INPUT:
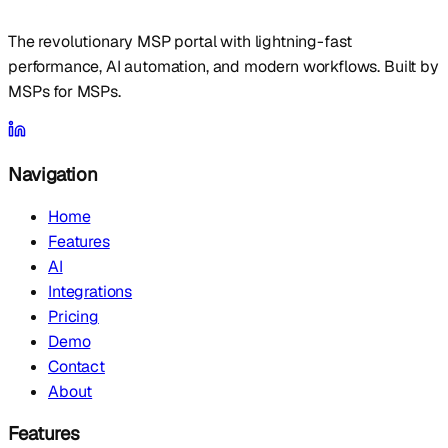
The revolutionary MSP portal with lightning-fast
performance, AI automation, and modern workflows. Built by
MSPs for MSPs.
Navigation
Home
Features
AI
Integrations
Pricing
Demo
Contact
About
Features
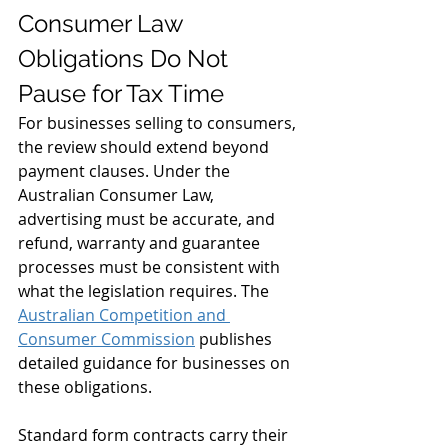
Consumer Law 
Obligations Do Not 
Pause for Tax Time
For businesses selling to consumers, 
the review should extend beyond 
payment clauses. Under the 
Australian Consumer Law, 
advertising must be accurate, and 
refund, warranty and guarantee 
processes must be consistent with 
what the legislation requires. The 
Australian Competition and 
Consumer Commission
 publishes 
detailed guidance for businesses on 
these obligations.
Standard form contracts carry their 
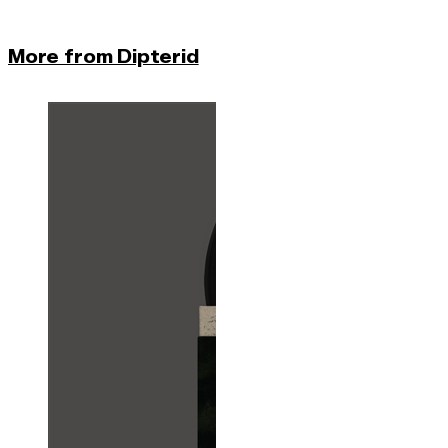
More from Dipterid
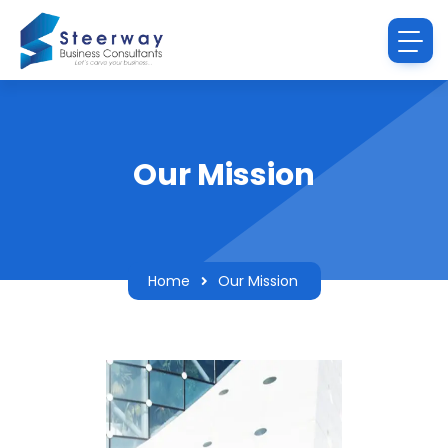
Our Mission
Home
Our Mission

EXERCISE: The answer must be an exact copy of the lines from the one with "payment clauses. Under the" through the final line above, both ends included, and nothing else; pictures stay out.

REPLY:
payment clauses. Under the 
Australian Consumer Law, 
advertising must be accurate, and 
refund, warranty and guarantee 
processes must be consistent with 
what the legislation requires. The 
Australian Competition and 
Consumer Commission
 publishes 
detailed guidance for businesses on 
these obligations.
Standard form contracts carry their 
More from Dipterid
Our Mission
Home
Our Mission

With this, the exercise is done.